水平移動が可能になったため建物内・建物間接続も発想を変える必要がある
何よりも、水平移動が可能になったことがシャフト内での複数台キャビン運用を可能とした。これまで一本道だったシャフトの経路が複線化することでキャビンの無駄を省いた。
高層ビルの移動方式が効率化されるだけではなく、水平移動による建物間連結が可能になったことで、例えば駅構内などの動く歩道のようなシステムの一部も今後はMULTIエレベータに代替されていくだろう。

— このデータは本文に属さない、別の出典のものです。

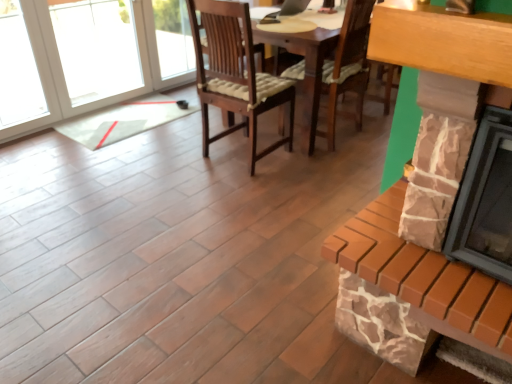 Locate an element on the screen. The width and height of the screenshot is (512, 384). stone fireplace at right, the 1th fireplace from the top is located at coordinates (486, 200).

The image size is (512, 384). What do you see at coordinates (486, 200) in the screenshot?
I see `stone fireplace at right, the 1th fireplace from the top` at bounding box center [486, 200].

This screenshot has height=384, width=512. What do you see at coordinates (416, 272) in the screenshot?
I see `brick fireplace at right, the second fireplace viewed from the top` at bounding box center [416, 272].

The width and height of the screenshot is (512, 384). I want to click on brick fireplace at right, which is counted as the 1th fireplace, starting from the bottom, so click(416, 272).

Measure the distance between brick fireplace at right, the second fireplace viewed from the top, and camera.

brick fireplace at right, the second fireplace viewed from the top, is 1.14 meters from camera.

鉄道の駅と建築物(ホテル等)がより一体化されていく可能性もある。
最初のマルチエレベーターはドイツベルリンにあるEast Side Towerにて2019年には登場するとのこと。
ティッセンクルップ・エレベーターCEOは「MULTIは人々の移動、働き方、生活環境を真に変えるゲームチェンジャーだ」と宣言する一方で「MULTIのライセンスについて競合他社含め話し合う」とした。
ティッセンクルップだけで扱うには市場が大きすぎる(時間がかかる)ため、競合する技術が出る前にライセンス化してメンテナンスを見据えた規格一本化で巻き込んで稼いでいこうというスタンスだろう。エレベーターはメンテナンスも大きな収益源だからだ。
ティッセンクルップとそのライバル
ティッセンクルップは1811年創業のクルップと1867年創業のティッセンが1999年に合併して設立されたドイツ最大の製鉄メーカーで、鉄鋼とエレベーター以外には、プラント、自動車部品、潜水艦なども。
同社子会社のThyssenKrupp Elevatorは世界最大のエレベーターメーカーであるオーチスと競争している。
オーチスは1853年にニューヨーク万国博覧会で初めてエレベーターの発明を発表したエレベーターの祖であり、米国ユナイテッド・テクノロジーズの傘下にある。